Bon alors qu’est-ce que tu veux ? Que je te parle de l’avenir ? Quel avenir ?

Celui de l’An 2000.

Ce qui va se passer en l’An 2000, tout ça, là ?

Ouais.

J’m’en fous, de l’An 2000. J’m’en fous complètement. Mais imagine un peu, l’An 2000. Je vais être un vieux con en l’an 2000. Je peux même pas dire quel âge j’aurai, ça me fait peur. Enfin de toute façon, je serai un vieux con. Ou crevé, ou un vieux con. Si je suis crevé, qu’est-ce que tu veux que ça me foute, ce qui va se passer quand je serai crevé. Quand je suis mort, j’existe plus. Y a plus rien. Rien d’autre n’existe. Puisque ma machine à concevoir le tout, ma machine à faire exister le toi et le reste n’existera plus.
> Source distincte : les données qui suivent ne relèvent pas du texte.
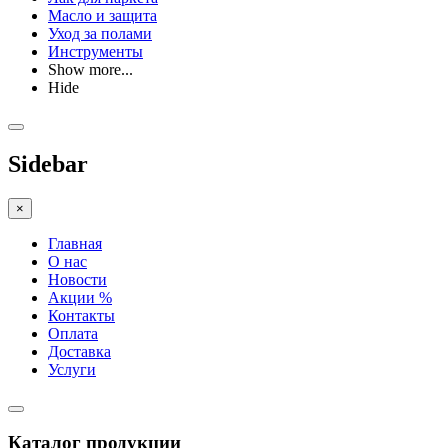
Масло и защита
Уход за полами
Инструменты
Show more...
Hide
Sidebar
×
Главная
О нас
Новости
Акции %
Контакты
Оплата
Доставка
Услуги
Каталог продукции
Qu’est-ce que tu veux que ça me foute, l’an 2000 ? Y a pas d’An 2000.

Sauf, sauf si les gens auront été un peu moins con, si on s’intéressait à LA question à laquelle il faut s’ntéresser, c’est-à-dire – je bafouille – c’est-à-dire : supprimer le vieillissement. Ah oui ! Ah oui ! Alors là, il y aura un An 2000 avec moi dedans. C’est-à-dire que si je suis dedans, l’an 2000 existe, il est là. Et moi. Bon. Je te dis tout de suite : il y a peu de chance. C’est dommage parce que maintenant, on peut s’intéresser à ça de façon « non-utopique ». On sait, non pas comment ça se passe, mais on sait où il faut chercher. Pour la première fois, on sait où il faut chercher, comment on peut chercher. Si on s’y mettait avec l’acharnement, avec les moyens [dessin de Reiser] qu’on a mis pour, par exemple, la bombe atomique, ou pour aller dans la Lune, on arriverait très vite à des résultats.

S’il y a quelques uns parmi ceux qui m’écoutent et qui me voient qui ont une imagination capable d’être excitée par ça, eh bien, allez-y, qu’ils y aillent, qu’ils prolongent, qu’ils prennent un bout de papier pour y noter ce que ça leur suggère.

 

 

 

La première cellule vivante artificielle est créée en laboratoire.
Présentée au président de la République, elle lui mord le doigt.

 

 

 

Pour être optimiste, c’est pas dur.
Il faut être con.

 

 

[Le professeur Choron – Le titre c’est "Cavanna refuse"… ah mais, bien sûr, "Cavanna refuse".]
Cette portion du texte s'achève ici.